Kann ich ebenfalls nicht bestätigen. Bei im Schnitt 100+ Sendungen im Jahr gibt es von seiten DHL nie Probleme. Gut, Hermes ist Katastrophal aber nach 1-2 Beschwerden bei Amazon bekomme ich nur noch Lieferungen mit DHL (die letzten 3 Jahre).


----------



## Hatuja (9. Juni 2018)

*AW: Amazon: Onlinehändler vernichtet große Mengen Neuware*

Mich wundert es echt, dass plötzlich so viele deswegen aufschreien...
Das war ja nie wirklich ein Geheimnis!
Und es macht ja auch nicht nur Amazon so, sondern alle größere Händler, wie wie bereits geschrieben wurde vor allem Elektronik-Händeler wie Media-Markt, Saturn, Expert,... genau so! 

Vor allem bei Elektronik ist das doch an der Tagesordnung.
Die Preiskalkulation funktionier ja nur gut, wenn die Waren zum "Vollpreis" verkauft werden kann. 
Wer kauft denn ein 3 oder 4 Jahre altes Smartphone oder TV zum Vollpreis? Noch schlimmer die IT-Branche, Nach 2 Jahren ist die meiste Hardware quasi komplett unverkäuflich.
Bieten sie "alte" Geräte für vielleicht noch für 30% der Neupreises an, wären die Kosten für Garantie und Serviceleistungen teuerer, als die Geräte zu verschrotten.
Das gleiche Spiel bei Retour-Ware.

Hand aufs Herz: Wer hat nicht schon einmal Hardware gleich wieder zurückgesendet, weil sie offensichtlich bereits gebraucht war?
Es kommen doch automatisch die Gedanken, warum jemand nicht mit genau diesem Teil, das jetzt vor MIR liegt, unzufrieden war... und warum ich dann für ein gebrauchtes Teil den Neupreis gezahlt habe!?

Um noch einmal auf das Kühlschrank-Thema zu kommen:

Das gleiche Prinzip wie oben gilt heir doch auch. Die Händler können auch solche Geräte nicht unendlich Günstig anbieten.
Die EU-Richtlinien mit ihren Energielabeln, macht das Ganze nicht grad bessser!

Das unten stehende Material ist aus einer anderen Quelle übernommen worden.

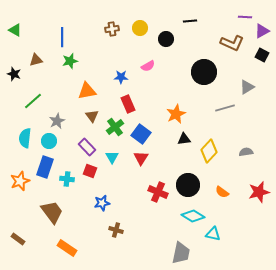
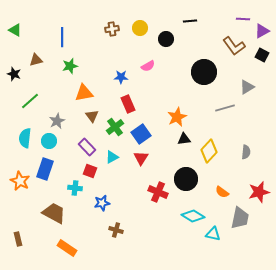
purple line at (245, 17): moved 2 px left, 2 px down
brown L-shape at (232, 43): moved 2 px right, 3 px down; rotated 30 degrees clockwise
green star at (70, 61): moved 5 px down
orange triangle at (87, 91): moved 3 px left, 2 px down
green line at (33, 101): moved 3 px left
orange star at (176, 114): moved 1 px right, 3 px down
blue square at (141, 134): rotated 18 degrees clockwise
gray semicircle at (246, 152): rotated 104 degrees clockwise
cyan triangle at (112, 157): rotated 32 degrees clockwise
blue rectangle at (45, 167): moved 2 px down
cyan cross at (67, 179): moved 8 px right, 9 px down
orange star at (20, 181): rotated 24 degrees counterclockwise
black circle at (188, 185): moved 2 px left, 6 px up
brown trapezoid at (52, 212): moved 2 px right, 1 px down; rotated 25 degrees counterclockwise
brown rectangle at (18, 239): rotated 40 degrees clockwise
gray trapezoid at (181, 253): moved 59 px right, 35 px up
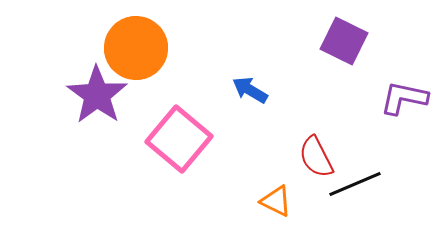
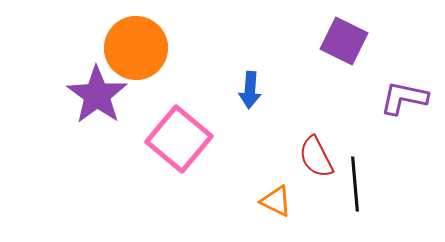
blue arrow: rotated 117 degrees counterclockwise
black line: rotated 72 degrees counterclockwise
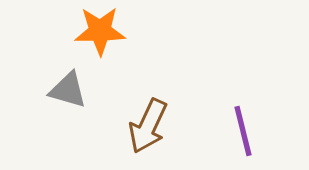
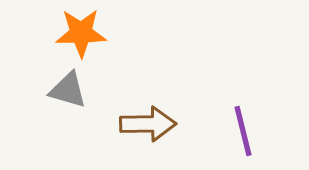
orange star: moved 19 px left, 2 px down
brown arrow: moved 2 px up; rotated 116 degrees counterclockwise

Ein aus der Luft gegriffenes Beispiel:
Das aktuelle Modell kostet 300€ mit Effizienzklasse A+++.
Das 3 Jahre alte, noch original verpackte Gerät, dessen effektiver Energieverbrauch allerdings kaum höher ist (lediglich ein Feature fehlt, dass man sowieso nie nutzen würde), hat infolge dessen lediglich die Effizienzklasse B.
Wie günstig soll der Händler das alte Gerät denn anbieten, damit die ältere Mutti sich den alten kühlschrank kauft?
Bei 250€ würde sie nicht auch nur einen Gedanken an das vor-vor-vorgänger-Modell verschwenden.
Bei 200€ würde sie vielleicht darüber nachdenken... aber das alte Gerät ist ja noch Klasse B und nicht A+++. Nicht A++, nicht A+, nichteinmal A, es ist B!!!
Erst bei 150€ würde sie es vielleicht erst ernsthaft in Erwägung ziehen.

Den Service, wie liefern, anschließen,  ggf. extra Garanie, die die Händler/Kette generell bietet und Altgeräte-Entsorgung muss der Händler aber trotzdem bieten. Und dann geht in der Gewährleistungszeit auch noch etwas kaputt...
Ja, Ersatzteile gibt es noch, aber für sooooo alte Geräte...  da kostet das Teil dann plötzlich um die 100€. Und damit ist der Techniker, der das Gerät 2-3 Stunden lang auseinander- und wieder zusammenbaut noch nicht mit eingeschlossen!

Da ist es doch klar, dass Geräte, die älter als max. 2 Jahre sind, entsorgt werden...


----------



## Gamer090 (9. Juni 2018)

*AW: Amazon: Onlinehändler vernichtet große Mengen Neuware*



INU.ID schrieb:


> Ich hab übrigens vor ca. 15 Jahren mal mitbekommen, wie bei einer Spedition bei uns im Ort (damals noch Pracht, heute Kühne und Nagel) containerweise Neuware (damals u.a. Laptops und riesige TVs von Samsung) vernichtet wurden. Begründung, die waren auf einer Messe ausgestellt, und eine Rücksendung (inkl. der anschließenden Weiterverwertung) wäre zu "kostspielig".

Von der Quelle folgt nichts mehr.